In case of applicants who are either not first in priority or have approached the CCI at a stage where it is already in possession of evidence of an existence of cartel, much of reduction in penalty depends upon assessment and discretion of the CCI. Such discretion is usually seen to be guided by the extent of 'significant value addition' made by applicants' information to the evidence in possession of CCI or importance that could be attributed to such information. The stage at which such information comes to the CCI is an important factor to assess its significance or value addition. For example, in the case of dry cell batteries, the second and third applicants were granted lesser penalty only upto 30% and 20% respectively, against the expected reduction of 50% and 25% in such case as contemplated under the Lesser Penalty Regulations. The considered shortfall in the reduction was for the reason that the information and evidence provided by these applicants had a depreciated value given that CCI was approached with evidence much after the search and seizure conducted by the DG.
The CCI has been flexible with extending the benefit of leniency to more than three parties (as was initially proposed in the Lesser Penalty Regulations). In the case of Nagrik Chetna Manch vs.
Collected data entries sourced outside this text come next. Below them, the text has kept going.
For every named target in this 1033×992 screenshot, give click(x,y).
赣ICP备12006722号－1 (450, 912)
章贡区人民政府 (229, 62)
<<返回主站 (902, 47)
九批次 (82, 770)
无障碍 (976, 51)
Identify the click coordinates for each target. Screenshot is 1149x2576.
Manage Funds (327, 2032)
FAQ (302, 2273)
Fortified Security Solutions and Others (case no. 50 of 2015), CCI extended lesser penalty to four applicants of which two applicants were given 1st priority status and allowed reduction upto 50%, while the second and third applicant were allowed reduction upto 40% and 25%, respectively.
In terms of evidence that has been considered to be "vital disclosure" or of "significant value addition" includes information and evidence on the modus operandi of the cartel such as the details of all relevant and related events, role of employees and other individuals, observations from internal inquiry conducted by the applicant and email/electronic correspondence showing sharing of commercially sensitive and confidential price information.
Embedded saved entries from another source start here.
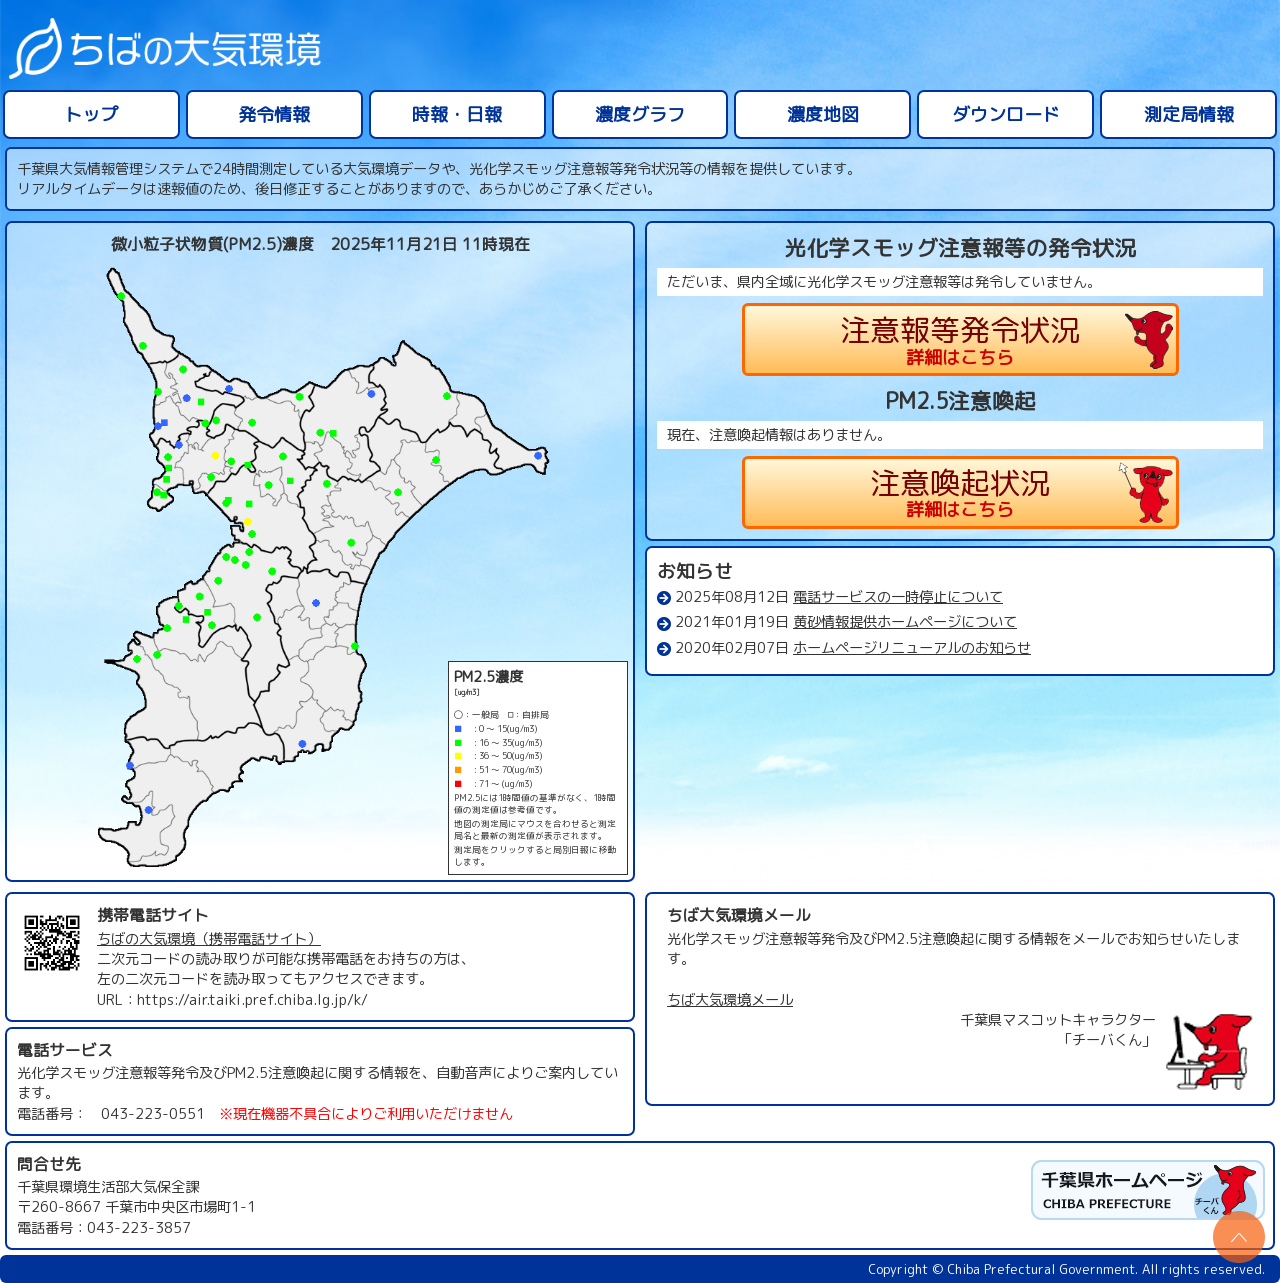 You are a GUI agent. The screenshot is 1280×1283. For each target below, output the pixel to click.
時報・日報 (457, 114)
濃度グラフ (640, 114)
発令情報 (274, 114)
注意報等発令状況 (960, 339)
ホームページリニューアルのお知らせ (912, 648)
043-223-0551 (153, 1114)
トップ (91, 114)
Due weightage has been given to the extent of cooperation offered by the applicant throughout the investigation process and during the proceedings before the CCI in all cases.
Leniency Benefit to Individuals
The benefit of leniency has been extended by the CCI to the individuals (mostly employees) involved in dealings held to be cartelisation. The proportionate reduction of penalty extended to such employees is identical to that granted to the related corporate entity. From our experience in the recent past, this benefit has encouraged employees to come forward with disclosures of dealings and activities that could be seen as cartelization and enabled corporates to timely approach the CCI for seeking leniency.
Given the surge in businesses and the growing reach of the CCI, corporates must ensure that they remain on the favourable side of the regulatory authorities while expanding their growth path. The leniency program offers such a chance to companies which could not only save financial damage but also its repute, while at the same time providing a clean slate to carry on the business in compliance with the regulatory framework. Looking at much of the benefits that can be drawn from the leniency regime, there are good reasons for corporates to educate and encourage employees to be alert and conscious of whistleblowing in the best interest of self and their employer corporate.
The content of this article is intended to provide a general guide to the subject matter. Specialist advice should be sought about your specific circumstances.